### EXERCISE
Return each of the entries below precisely, with no pictures in the result.

### GIVEN DATA
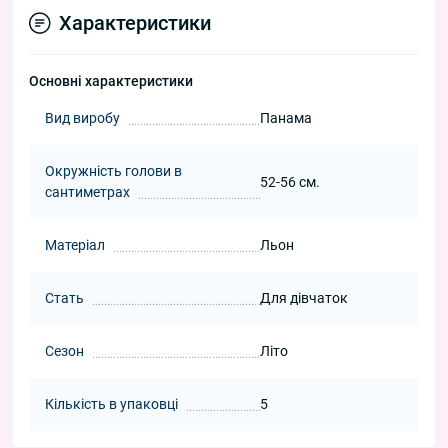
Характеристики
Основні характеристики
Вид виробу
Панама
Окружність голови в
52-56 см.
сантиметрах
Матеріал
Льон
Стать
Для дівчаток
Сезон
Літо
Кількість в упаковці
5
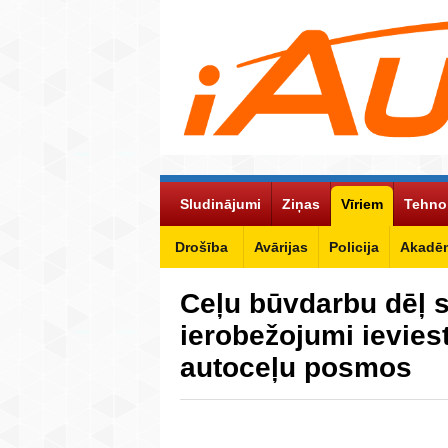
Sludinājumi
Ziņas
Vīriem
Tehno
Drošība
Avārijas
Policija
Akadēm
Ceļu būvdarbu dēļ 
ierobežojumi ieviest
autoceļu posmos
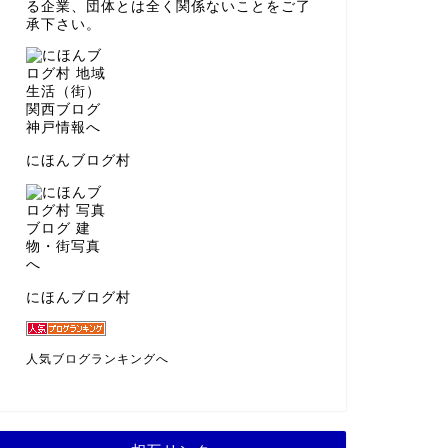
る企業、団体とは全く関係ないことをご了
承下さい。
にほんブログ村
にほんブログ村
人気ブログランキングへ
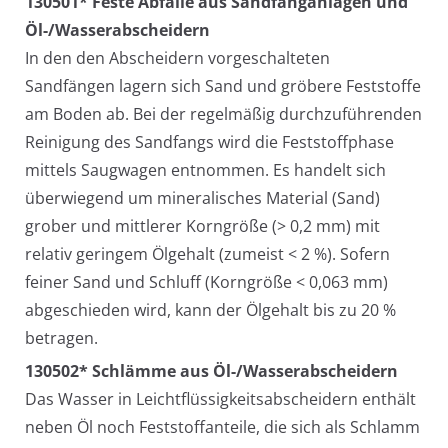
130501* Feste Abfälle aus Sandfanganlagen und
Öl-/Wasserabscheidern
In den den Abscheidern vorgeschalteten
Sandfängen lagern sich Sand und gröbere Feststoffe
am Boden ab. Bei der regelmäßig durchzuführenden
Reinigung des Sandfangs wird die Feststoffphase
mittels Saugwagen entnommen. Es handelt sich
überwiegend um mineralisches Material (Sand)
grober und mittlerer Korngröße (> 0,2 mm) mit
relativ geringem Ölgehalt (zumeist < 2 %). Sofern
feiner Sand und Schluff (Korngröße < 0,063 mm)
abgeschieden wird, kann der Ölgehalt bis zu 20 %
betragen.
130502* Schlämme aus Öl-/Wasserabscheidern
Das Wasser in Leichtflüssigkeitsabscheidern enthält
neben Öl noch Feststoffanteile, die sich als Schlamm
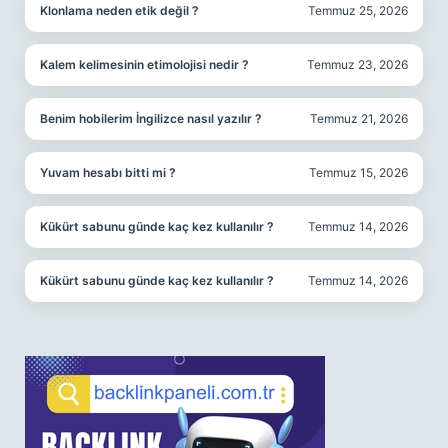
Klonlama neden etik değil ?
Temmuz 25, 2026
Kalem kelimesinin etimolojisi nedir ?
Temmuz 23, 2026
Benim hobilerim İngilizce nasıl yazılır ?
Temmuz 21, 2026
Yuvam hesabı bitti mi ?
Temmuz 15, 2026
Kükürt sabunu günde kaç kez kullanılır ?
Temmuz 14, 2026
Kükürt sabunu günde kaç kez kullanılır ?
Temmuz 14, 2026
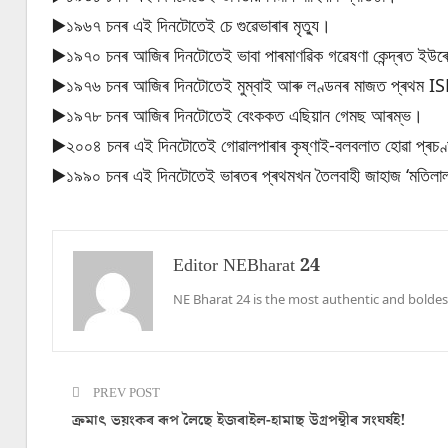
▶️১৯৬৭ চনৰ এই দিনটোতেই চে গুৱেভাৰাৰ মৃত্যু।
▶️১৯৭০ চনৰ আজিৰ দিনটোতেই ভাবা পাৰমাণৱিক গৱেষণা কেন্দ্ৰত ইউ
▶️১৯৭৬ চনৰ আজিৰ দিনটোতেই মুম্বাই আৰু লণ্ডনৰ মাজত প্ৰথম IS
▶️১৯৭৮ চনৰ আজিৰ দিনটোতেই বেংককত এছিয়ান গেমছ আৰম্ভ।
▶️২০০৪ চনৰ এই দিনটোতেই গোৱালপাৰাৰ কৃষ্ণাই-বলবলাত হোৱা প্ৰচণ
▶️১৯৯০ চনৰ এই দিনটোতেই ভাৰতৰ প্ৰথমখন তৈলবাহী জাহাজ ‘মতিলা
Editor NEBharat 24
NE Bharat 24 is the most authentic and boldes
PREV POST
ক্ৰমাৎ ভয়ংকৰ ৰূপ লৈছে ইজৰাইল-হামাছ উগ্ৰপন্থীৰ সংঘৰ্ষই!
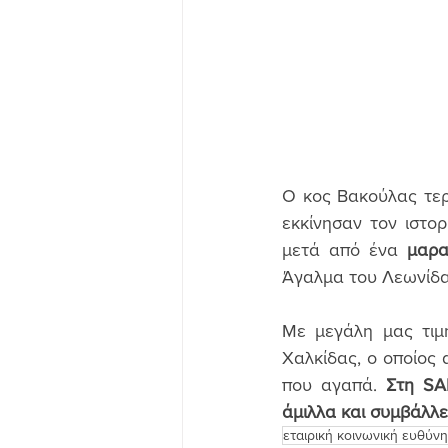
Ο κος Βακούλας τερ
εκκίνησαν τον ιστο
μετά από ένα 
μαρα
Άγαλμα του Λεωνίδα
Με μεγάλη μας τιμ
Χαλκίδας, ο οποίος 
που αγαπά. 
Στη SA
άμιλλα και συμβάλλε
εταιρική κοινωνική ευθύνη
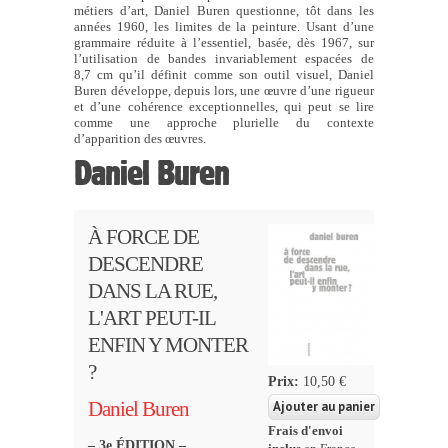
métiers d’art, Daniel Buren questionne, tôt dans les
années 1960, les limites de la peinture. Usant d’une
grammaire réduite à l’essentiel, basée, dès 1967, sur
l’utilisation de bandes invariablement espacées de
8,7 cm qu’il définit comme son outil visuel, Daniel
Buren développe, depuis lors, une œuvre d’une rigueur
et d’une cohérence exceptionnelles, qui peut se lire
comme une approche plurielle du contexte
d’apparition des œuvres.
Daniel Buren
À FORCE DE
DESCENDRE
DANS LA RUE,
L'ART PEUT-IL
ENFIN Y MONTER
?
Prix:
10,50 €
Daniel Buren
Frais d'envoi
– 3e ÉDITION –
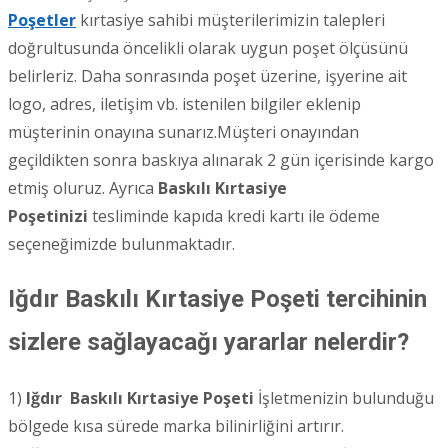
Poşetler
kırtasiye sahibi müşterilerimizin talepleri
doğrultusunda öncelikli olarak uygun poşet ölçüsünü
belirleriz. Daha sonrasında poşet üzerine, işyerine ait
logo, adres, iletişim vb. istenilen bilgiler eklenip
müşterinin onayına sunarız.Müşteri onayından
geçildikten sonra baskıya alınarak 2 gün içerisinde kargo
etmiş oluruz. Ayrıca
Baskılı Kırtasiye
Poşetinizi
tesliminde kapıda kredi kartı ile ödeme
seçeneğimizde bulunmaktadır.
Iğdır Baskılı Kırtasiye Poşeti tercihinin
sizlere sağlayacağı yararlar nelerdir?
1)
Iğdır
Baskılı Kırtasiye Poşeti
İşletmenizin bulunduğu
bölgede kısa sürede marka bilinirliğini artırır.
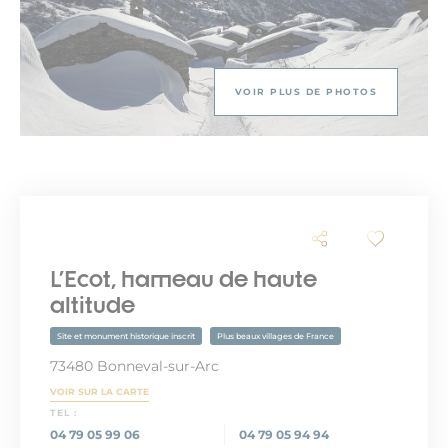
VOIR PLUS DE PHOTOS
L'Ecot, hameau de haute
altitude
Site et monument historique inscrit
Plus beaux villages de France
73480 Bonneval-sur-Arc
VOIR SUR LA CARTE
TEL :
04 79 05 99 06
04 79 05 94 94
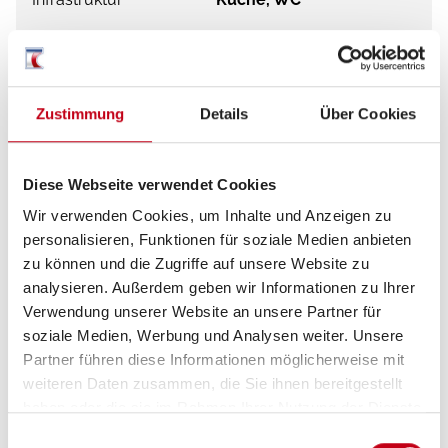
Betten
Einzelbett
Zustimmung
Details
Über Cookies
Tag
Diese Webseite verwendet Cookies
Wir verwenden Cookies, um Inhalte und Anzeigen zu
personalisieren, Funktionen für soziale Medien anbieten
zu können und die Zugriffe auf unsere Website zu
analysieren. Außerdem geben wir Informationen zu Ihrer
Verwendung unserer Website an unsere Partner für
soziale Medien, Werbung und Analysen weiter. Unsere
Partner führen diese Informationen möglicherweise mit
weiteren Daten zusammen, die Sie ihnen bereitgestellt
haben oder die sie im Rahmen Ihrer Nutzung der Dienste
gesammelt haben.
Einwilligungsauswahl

### SOLUTION TO THIS EXERCISE
Характеристики
Основні характеристики
Вид виробу
Панама
Окружність голови в
52-56 см.
сантиметрах
Матеріал
Льон
Стать
Для дівчаток
Сезон
Літо
Кількість в упаковці
5
Sludinājumi
Ziņas
Vīriem
Tehno
Drošība
Avārijas
Policija
Akadēm
Ceļu būvdarbu dēļ 
ierobežojumi ieviest
autoceļu posmos
る企業、団体とは全く関係ないことをご了
承下さい。
にほんブログ村
にほんブログ村
人気ブログランキングへ
130501* Feste Abfälle aus Sandfanganlagen und
Öl-/Wasserabscheidern
In den den Abscheidern vorgeschalteten
Sandfängen lagern sich Sand und gröbere Feststoffe
am Boden ab. Bei der regelmäßig durchzuführenden
Reinigung des Sandfangs wird die Feststoffphase
mittels Saugwagen entnommen. Es handelt sich
überwiegend um mineralisches Material (Sand)
grober und mittlerer Korngröße (> 0,2 mm) mit
relativ geringem Ölgehalt (zumeist < 2 %). Sofern
feiner Sand und Schluff (Korngröße < 0,063 mm)
abgeschieden wird, kann der Ölgehalt bis zu 20 %
betragen.
130502* Schlämme aus Öl-/Wasserabscheidern
Das Wasser in Leichtflüssigkeitsabscheidern enthält
neben Öl noch Feststoffanteile, die sich als Schlamm
Klonlama neden etik değil ?
Temmuz 25, 2026
Kalem kelimesinin etimolojisi nedir ?
Temmuz 23, 2026
Benim hobilerim İngilizce nasıl yazılır ?
Temmuz 21, 2026
Yuvam hesabı bitti mi ?
Temmuz 15, 2026
Kükürt sabunu günde kaç kez kullanılır ?
Temmuz 14, 2026
Kükürt sabunu günde kaç kez kullanılır ?
Temmuz 14, 2026
▶️১৯৬৭ চনৰ এই দিনটোতেই চে গুৱেভাৰাৰ মৃত্যু।
▶️১৯৭০ চনৰ আজিৰ দিনটোতেই ভাবা পাৰমাণৱিক গৱেষণা কেন্দ্ৰত ইউ
▶️১৯৭৬ চনৰ আজিৰ দিনটোতেই মুম্বাই আৰু লণ্ডনৰ মাজত প্ৰথম IS
▶️১৯৭৮ চনৰ আজিৰ দিনটোতেই বেংককত এছিয়ান গেমছ আৰম্ভ।
▶️২০০৪ চনৰ এই দিনটোতেই গোৱালপাৰাৰ কৃষ্ণাই-বলবলাত হোৱা প্ৰচণ
▶️১৯৯০ চনৰ এই দিনটোতেই ভাৰতৰ প্ৰথমখন তৈলবাহী জাহাজ ‘মতিলা
Editor NEBharat 24
NE Bharat 24 is the most authentic and boldes
PREV POST
ক্ৰমাৎ ভয়ংকৰ ৰূপ লৈছে ইজৰাইল-হামাছ উগ্ৰপন্থীৰ সংঘৰ্ষই!
Ο κος Βακούλας τερ
εκκίνησαν τον ιστο
μετά από ένα 
μαρα
Άγαλμα του Λεωνίδα
Με μεγάλη μας τιμ
Χαλκίδας, ο οποίος 
που αγαπά. 
Στη SA
άμιλλα και συμβάλλε
εταιρική κοινωνική ευθύνη
métiers d’art, Daniel Buren questionne, tôt dans les
années 1960, les limites de la peinture. Usant d’une
grammaire réduite à l’essentiel, basée, dès 1967, sur
l’utilisation de bandes invariablement espacées de
8,7 cm qu’il définit comme son outil visuel, Daniel
Buren développe, depuis lors, une œuvre d’une rigueur
et d’une cohérence exceptionnelles, qui peut se lire
comme une approche plurielle du contexte
d’apparition des œuvres.
Daniel Buren
À FORCE DE
DESCENDRE
DANS LA RUE,
L'ART PEUT-IL
ENFIN Y MONTER
?
Prix:
10,50 €
Daniel Buren
Frais d'envoi
– 3e ÉDITION –
Poşetler
kırtasiye sahibi müşterilerimizin talepleri
doğrultusunda öncelikli olarak uygun poşet ölçüsünü
belirleriz. Daha sonrasında poşet üzerine, işyerine ait
logo, adres, iletişim vb. istenilen bilgiler eklenip
müşterinin onayına sunarız.Müşteri onayından
geçildikten sonra baskıya alınarak 2 gün içerisinde kargo
etmiş oluruz. Ayrıca
Baskılı Kırtasiye
Poşetinizi
tesliminde kapıda kredi kartı ile ödeme
seçeneğimizde bulunmaktadır.
Iğdır Baskılı Kırtasiye Poşeti tercihinin
sizlere sağlayacağı yararlar nelerdir?
1)
Iğdır
Baskılı Kırtasiye Poşeti
İşletmenizin bulunduğu
bölgede kısa sürede marka bilinirliğini artırır.
VOIR PLUS DE PHOTOS
L'Ecot, hameau de haute
altitude
Site et monument historique inscrit
Plus beaux villages de France
73480 Bonneval-sur-Arc
VOIR SUR LA CARTE
TEL :
04 79 05 99 06
04 79 05 94 94
Betten
Einzelbett
Zustimmung
Details
Über Cookies
Tag
Diese Webseite verwendet Cookies
Wir verwenden Cookies, um Inhalte und Anzeigen zu
personalisieren, Funktionen für soziale Medien anbieten
zu können und die Zugriffe auf unsere Website zu
analysieren. Außerdem geben wir Informationen zu Ihrer
Verwendung unserer Website an unsere Partner für
soziale Medien, Werbung und Analysen weiter. Unsere
Partner führen diese Informationen möglicherweise mit
weiteren Daten zusammen, die Sie ihnen bereitgestellt
haben oder die sie im Rahmen Ihrer Nutzung der Dienste
gesammelt haben.
Einwilligungsauswahl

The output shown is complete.